Osteogenesis in human periodontal ligament stem cell sheets is enhanced by the protease-activated receptor 1 (PAR1) in vivo

Abstract

Human periodontal ligament stem cells (PDLSCs) have been studied as a promising strategy in regenerative approaches. The protease-activated receptor 1 (PAR₁) plays a key role in osteogenesis and has been shown to induce osteogenesis and increase bone formation in PDLSCs. However, little is known about its effects when activated in PDLSCs as a cell sheet construct and how it would impact bone formation as a graft in vivo. Here, PDLSCs were obtained from 3 patients. Groups were divided into control, osteogenic medium and osteogenic medium + PAR₁ activation by TFLLR-NH2 peptide. Cell phenotype was determined by flow cytometry and immunofluorescence. Calcium deposition was quantified by Alizarin Red Staining. Cell sheet microstructure was analyzed through light, scanning electron microscopy and histology and transplanted to Balb/c nude mice. Immunohistochemistry for bone sialoprotein (BSP), integrin β1 and collagen type 1 and histological stains (H&E, Van Giesson, Masson's Trichrome and Von Kossa) were performed on the ex-vivo mineralized tissue after 60 days of implantation in vivo. Ectopic bone formation was evaluated through micro-CT. PAR₁ activation increased calcium deposition in vitro as well as BSP, collagen type 1 and integrin β1 protein expression and higher ectopic bone formation (micro-CT) in vivo.

Figure 1

(A) Immunofluorescence, flow cytometry and alizarin red staining experiment flow. (B) Flow cytometry analysis showing the phenotypic characterization of PDLSCs for surface stemness, multipotent embryonic biomarkers (SOX2, OCT4, STRO-1) and PAR₁ from three individuals (I1, I2 and I3). Unstained cells were used to set positive cell populations, p < 0.05. (C) PAR₁ immunofluorescence expression in PDLSCs isolated cell lines. Images in 60X magnification. (D) Alizarin red staining for PDLSCs sheets (I2) after 14 days.

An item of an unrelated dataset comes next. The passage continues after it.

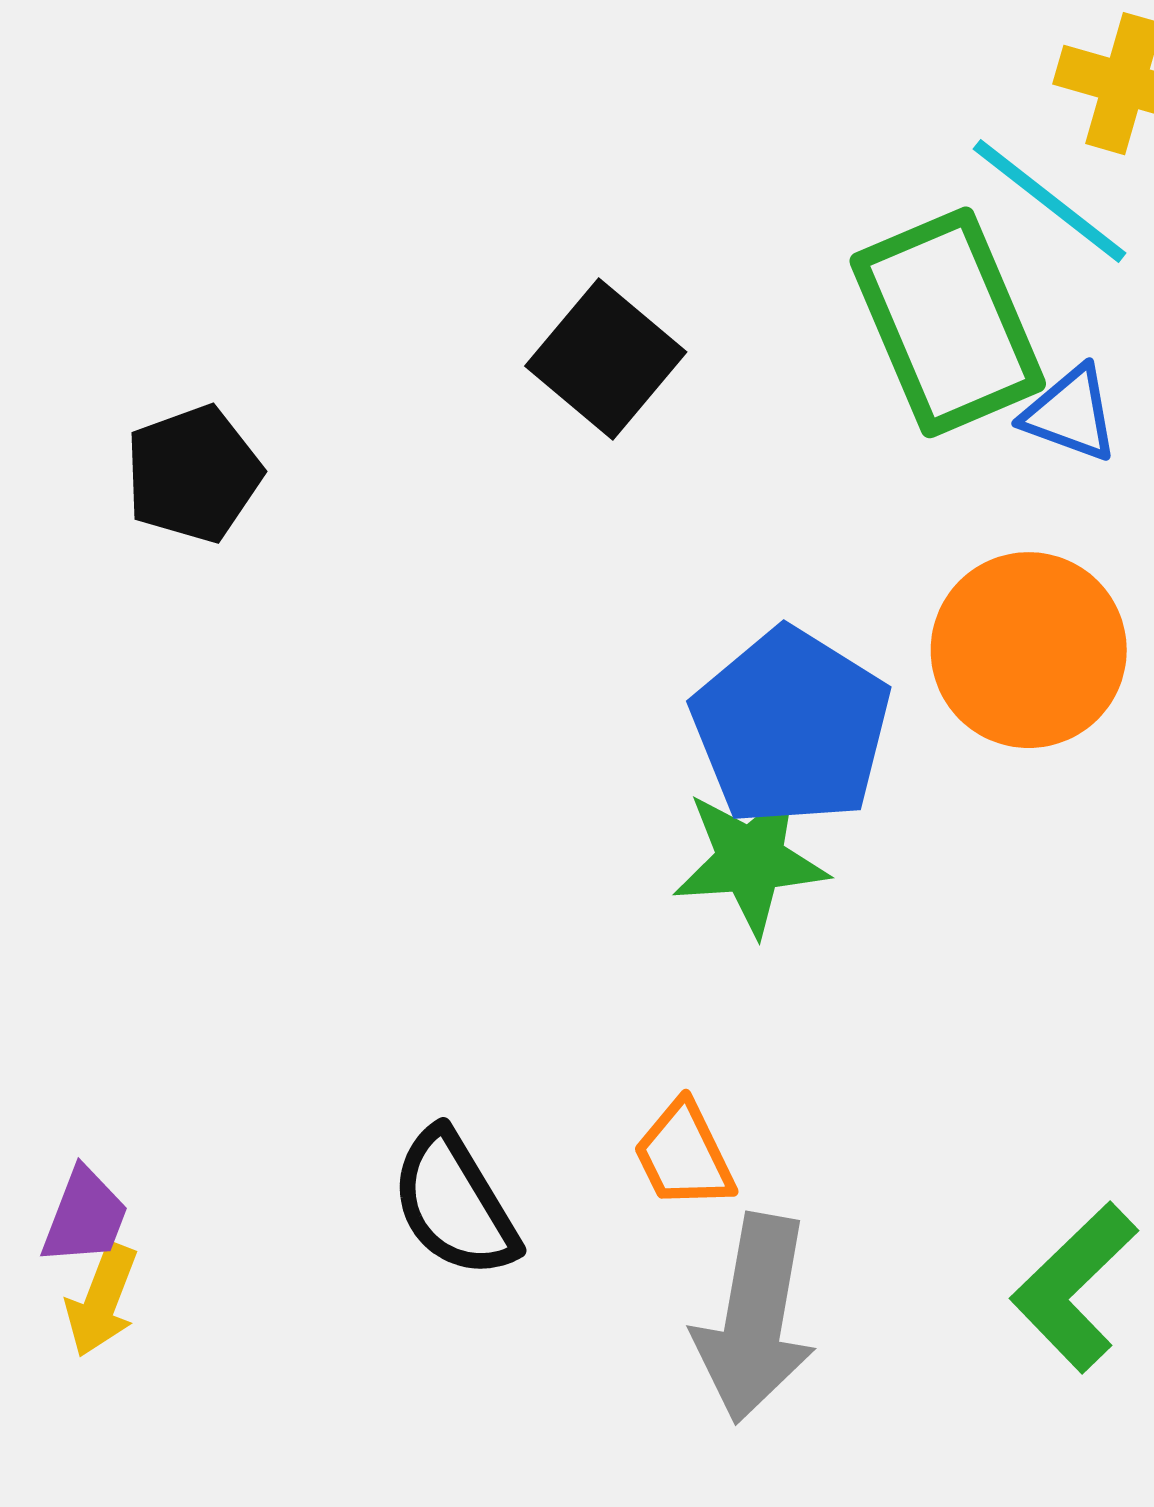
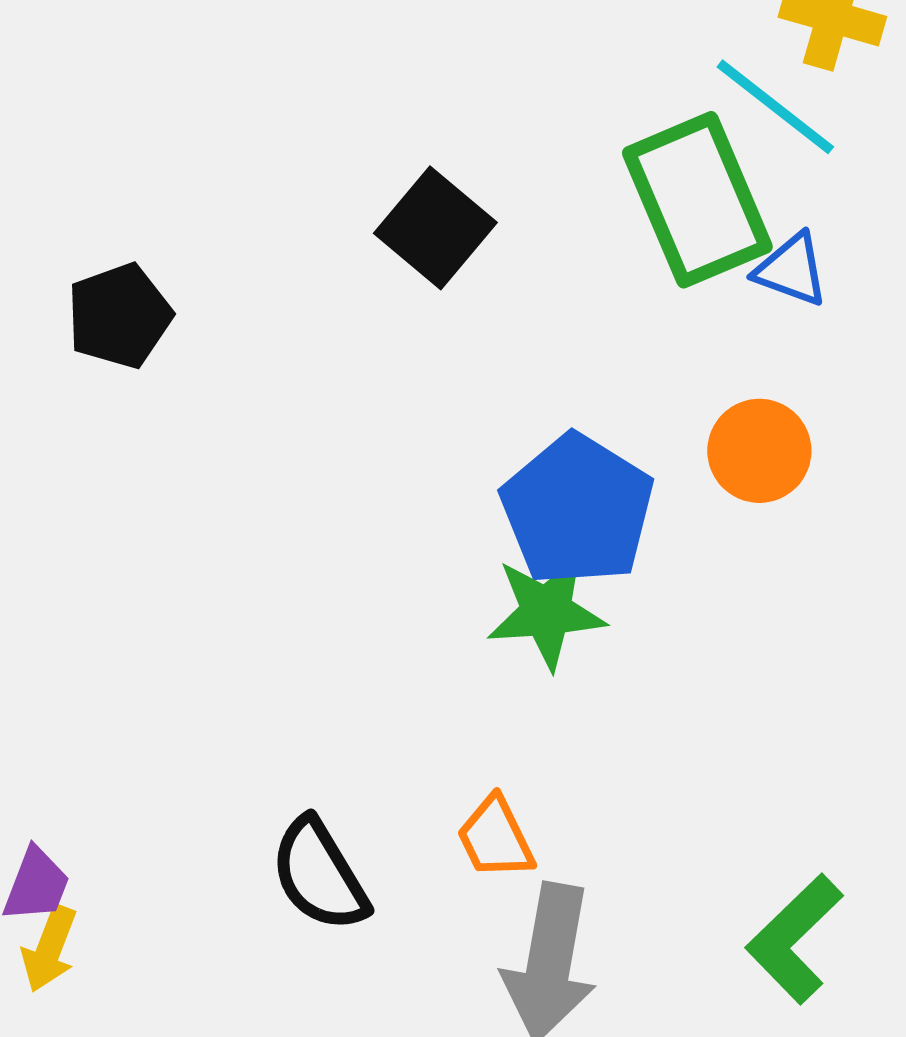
orange circle: (1029, 650) -> (759, 451), size x0.7

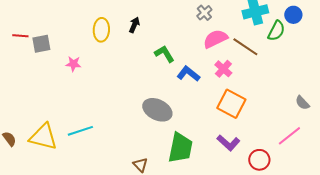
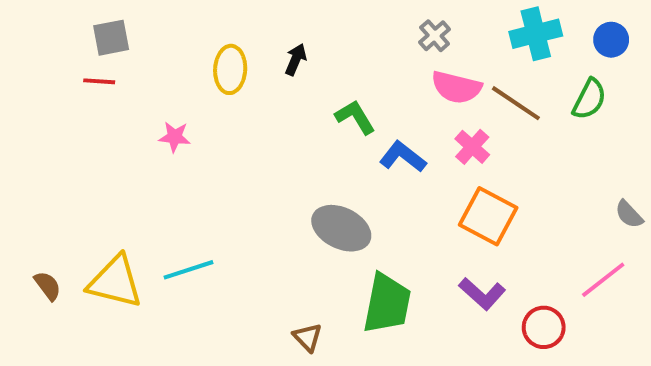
green semicircle: (276, 31) -> (589, 99), moved
red line: (20, 36) -> (99, 81), moved
pink semicircle: (215, 39) -> (456, 87), turned -140
gray square: (41, 44) -> (111, 38), moved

Results are given as the mean ± SD. Figure (A) was created using BioRender.

Figure 2

(A) Cell sheets manufacturing and macroscopic morphological characterization workflow. (B) Light microscopy (40x), cell sheet histological profile by H&E staining and microstructural analysis through scanning electron microscopy (400x) from cell sheets for the 3 experimental groups.

Figure 3

(A) Cell sheets in vivo transplant and ex-vivo analysis workflow. (B) Micro-CT analysis of ectopic bone formation in vivo after 60 days of transplantation (B) and the statistical analysis comparing the BV/TV% between the 3 groups CTRL, OST and OST + PAR₁. (*) means a p < 0.05 compared to control. Results are given as the mean ± SD. Figure (A) was created using BioRender.

Figure 4

(A) Ex-vivo histological qualitative analysis from H&E, Van Gieson, Masson’s Trichrome and Von Kossa stains from the 3 groups after a 2-month transplantation period in balb/c nude mice. Images at 10x and 20x. CTRL group displayed connective tissue characteristics with necrotic spots (gray arrows) and no bone formation was detected in this group for the 4 stains. Osteoblast clusters (black solid arrows) and blood vessels (red solid arrows) were detected in higher abundance in the OST group when compared with the other groups. The OST + PAR₁ group showed greater osteocyte numbers (black dotted circle) and higher calcium deposits (B) (red dotted line).

Figure 5

(A) Histological immunohistochemistry quantification analysis for collagen type I, integrin 1β and bone sialoprotein for the 3 groups ex-vivo samples after a 2-month transplantation period in balb/c nude mice. (B) A semi-quantification analysis was performed for the 3 protein markers and the PAR₁ activation group showed greater staining for the 3 osteogenic protein markers after 60 days. Images at 10x. (*) p < 0.05. Results are given as the mean ± SD.